Ingredients

The following ingredients have 4 Servings
  • 1 lb penne pasta
  • 1 cup sour cream
  • 2 large eggs
  • 1 15- ounce container ricotta cheese
  • 1/4 cup grated Parmesan cheese
  • 3 cups shredded cooked chicken
  • 2 cups mozzarella cheese
  • chopped parsley (for garnishing (optional))
  • 3/4 cup butter
  • 1 1/2 cups heavy cream
  • 3 cups freshly grated Parmesan
  • coarse salt & freshly ground black pepper (to taste)

Instruction

  • Preheat the oven to 350F.
  • Cook the pasta according to the package directions.
  • Meanwhile, place the butter and heavy cream in a saucepan and heat until the butter is melted and the mixture is very warm.
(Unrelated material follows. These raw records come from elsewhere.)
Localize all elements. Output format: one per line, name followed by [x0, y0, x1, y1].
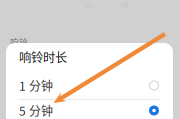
- staticText: 10: [84, 1, 92, 11]
- button[interactable]: 5 分钟: [6, 98, 173, 119]
- staticText: 响铃: [10, 36, 28, 48]
- staticText: 响铃时长: [19, 48, 67, 66]
- button[interactable]: 1 分钟: [6, 73, 173, 98]
- staticText: 17: [121, 1, 129, 11]
- staticText: 5 分钟: [19, 102, 53, 119]
- staticText: 1 分钟: [19, 77, 53, 94]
Slowly stir in the parmesan until it's completely smooth. Season to taste with salt and pepper.
  • Stir the sour cream into the prepared Alfredo sauce. Add the cooked pasta and set aside.
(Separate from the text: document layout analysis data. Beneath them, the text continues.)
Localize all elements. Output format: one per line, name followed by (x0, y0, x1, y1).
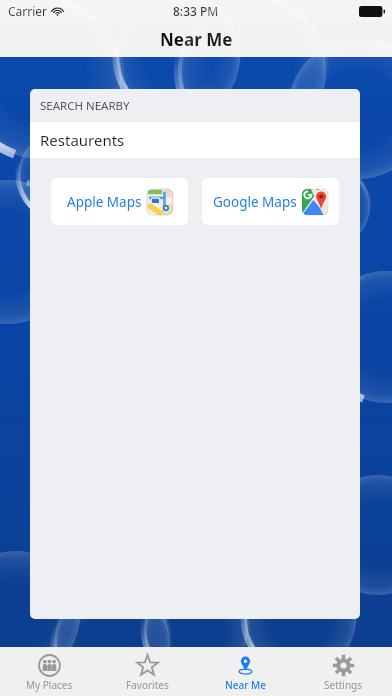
button[interactable]: Restaurents (30, 122, 360, 158)
button[interactable]: Settings (294, 647, 392, 696)
other: My Places (38, 654, 61, 677)
staticText: Carrier (8, 3, 48, 19)
staticText: Near Me (225, 678, 266, 692)
staticText: SEARCH NEARBY (40, 98, 130, 114)
button[interactable]: My Places (0, 647, 98, 696)
staticText: 8:33 PM (173, 3, 219, 19)
button[interactable]: Favorites (98, 647, 196, 696)
staticText: Restaurents (40, 130, 125, 150)
staticText: My Places (26, 678, 73, 692)
staticText: Google Maps (213, 193, 297, 211)
other: Near Me (234, 654, 257, 677)
button[interactable]: Google Maps (202, 178, 339, 225)
button[interactable]: Apple Maps (51, 178, 188, 225)
button[interactable]: Near Me (196, 647, 294, 696)
staticText: Settings (324, 678, 363, 692)
staticText: Apple Maps (67, 193, 142, 211)
other: Favorites (136, 654, 159, 677)
other: Settings (332, 654, 355, 677)
staticText: Favorites (126, 678, 169, 692)
staticText: Near Me (160, 28, 233, 51)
  • Lightly beat the eggs in a small bowl. Stir in the ricotta cheese and parmesan, mix thoroughly. Stir in the shredded chicken and set aside.
  • Spray a 13×9 baking dish with cooking spray. Put half of pasta mixture on bottom of baking dish. Spoon the ricotta mixture over and top with remaining pasta mixture. Sprinkle with mozzarella cheese.
  • Bake for 25 minutes or until bubbling hot and cheese is golden brown. Sprinkle with the chopped parsley.